Reasoning Beyond Explicit CoT Prompting. Beyond the standard CoT prompting paradigm, a growing line of work suggests that multi-step reasoning behavior in large language models need not be uniquely tied to explicit CoT prompts. For instance, recent studies show that CoT-style reasoning trajectories can be elicited by altering the decoding process without using explicit prompting (Wang and Zhou, 2024), and that implicit reasoning leveraging internal hidden states can support complex reasoning without generating step-by-step text (Deng et al., 2023). Moreover, methods based on continuous or latent representations, such as soft thought tokens, demonstrate enhanced reasoning capability without relying on explicit verbal reasoning steps (Xu et al., 2025). Complementary empirical analyses further indicate that the effectiveness of CoT prompting does not strictly depend on correct or valid intermediate chains, suggesting that the internal drives for reasoning extend beyond the surface verbal structure (Wang et al., 2023).

Internal Representation Analysis of Reasoning. Beyond output-based analyses, prior work has investigated reasoning by examining internal representations of language models. Early approaches rely on probing, activation analysis, and causal tracing to associate hidden states with reasoning relevant behaviors, suggesting that substantial computation occurs internally even when it is not explicitly verbalized (Burns et al.; Meng et al., 2022).

More recent work in mechanistic interpretability aims to decompose superposed activations into more interpretable components. Sparse autoencoders (SAEs) have been proposed as a scalable tool for extracting mono semantic or behaviorally meaningful features from language model activations, enabling finer-grained analysis of internal mechanisms (Cunningham et al., 2023). These representations have been used to study internal structure and to support activation-level interventions and steering, including in reasoning-related settings (Xin et al., 2025; Wang et al., 2025).

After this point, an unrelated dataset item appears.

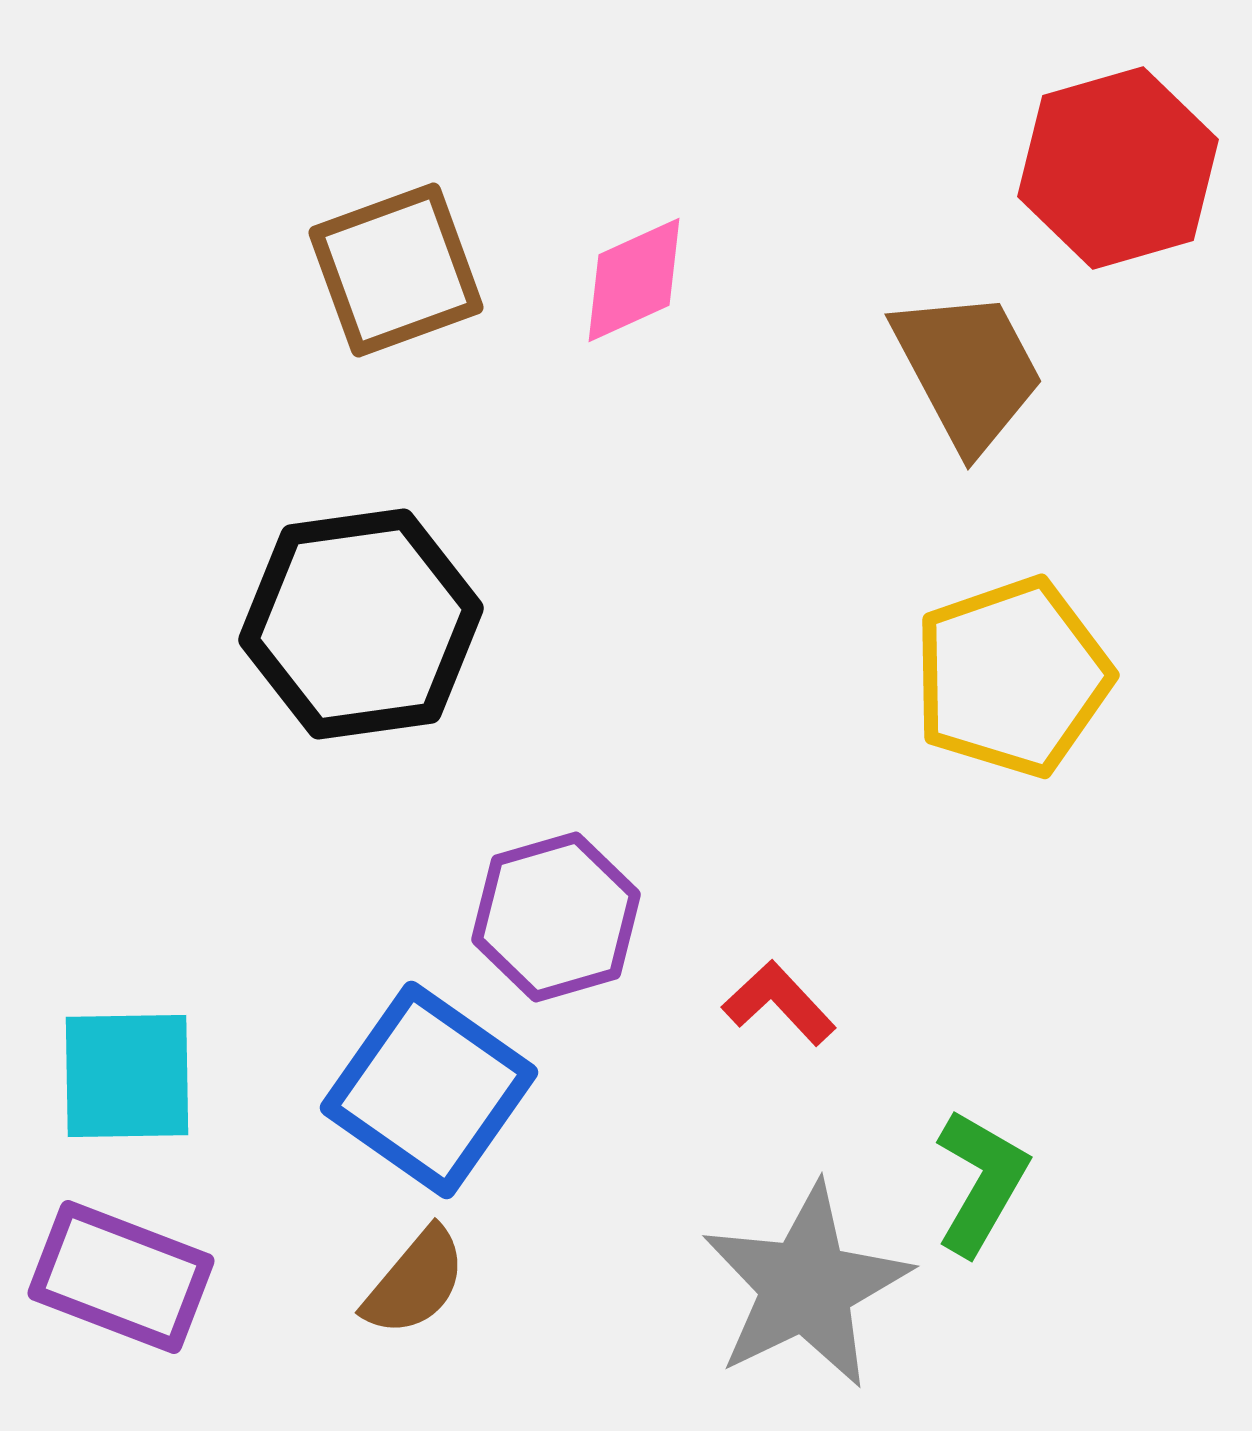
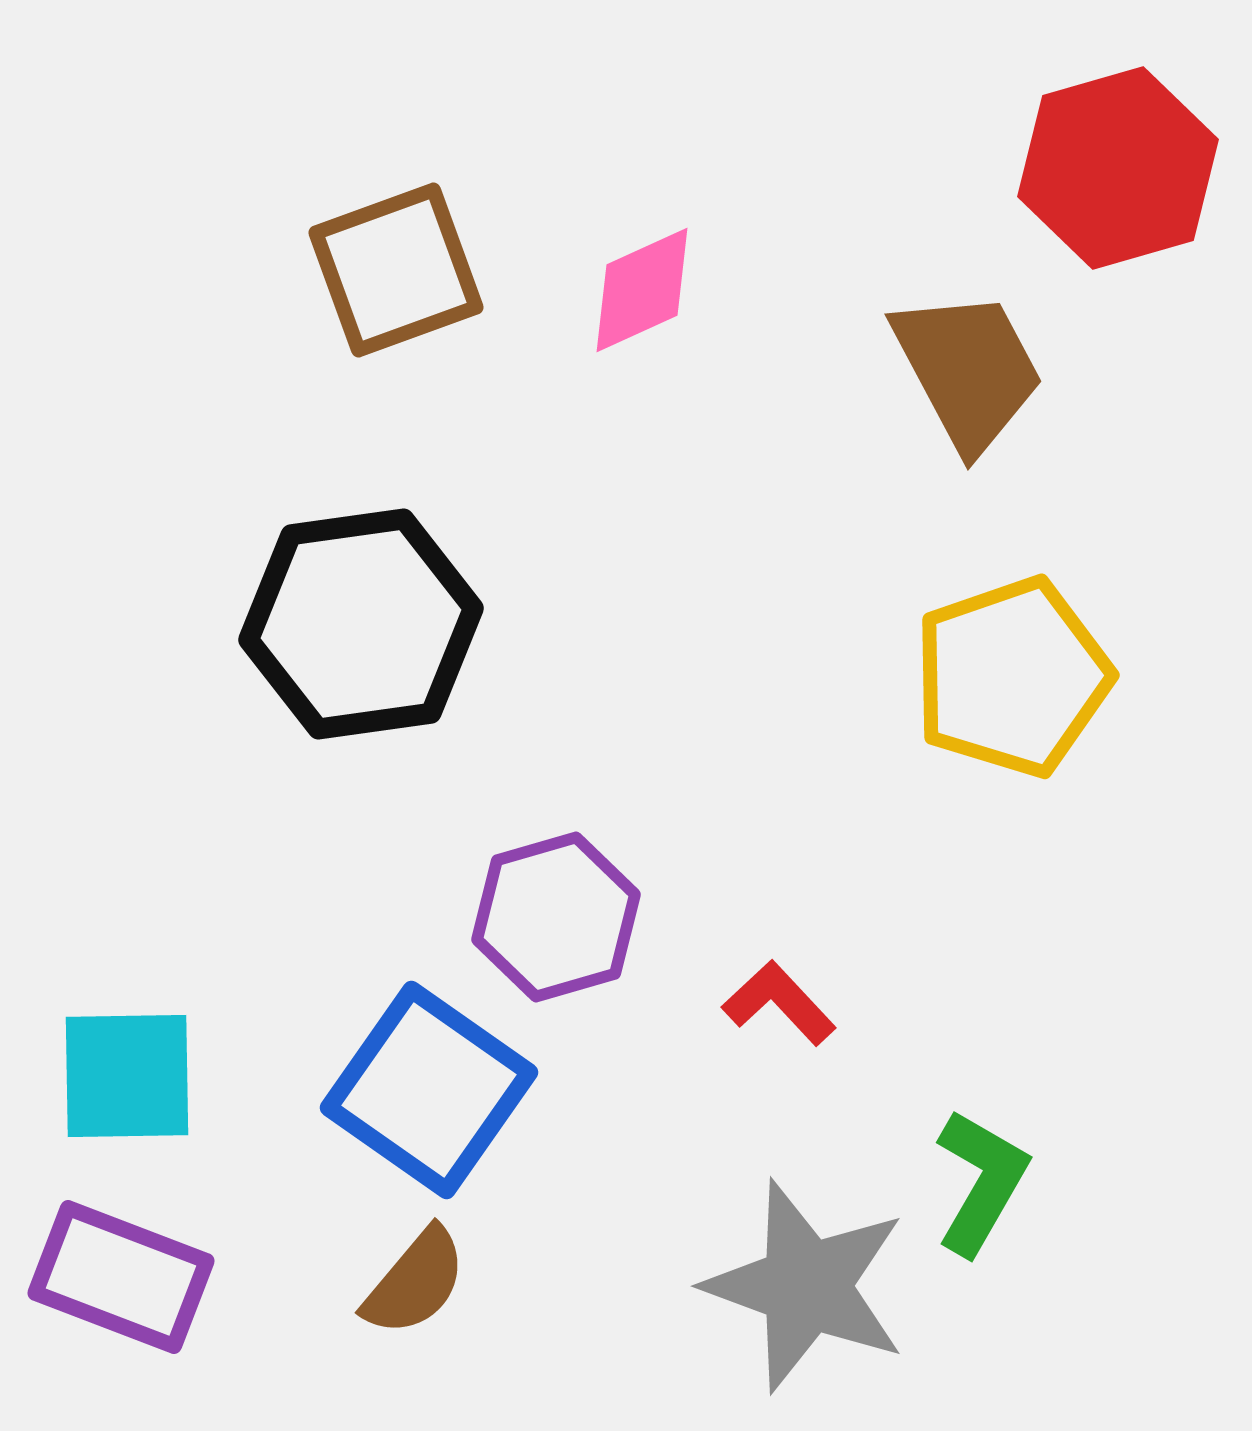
pink diamond: moved 8 px right, 10 px down
gray star: rotated 26 degrees counterclockwise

However, most existing studies remain primarily correlational, identifying internal features associated with reasoning-like behavior without establishing whether such representations play a causal role or correspond to a distinct reasoning mode that can be selectively engaged.

In this section, we present a two-stage pipeline for identifying and intervening on latent features associated with reasoning-related behaviors in large language models. Chain-of-Thought prompting is used as a contrasting condition to reveal prompt dependent differences in latent activations. As illustrated in Figure 2, we first extract sparse latent features using a pretrained sparse autoencoder (SAE) and identify candidate features (Section 3.3). We then define a latent steering procedure to estimate the intervention sensitivity of individual features on training data, and evaluate the selected features on a held-out test set (Section 3.4).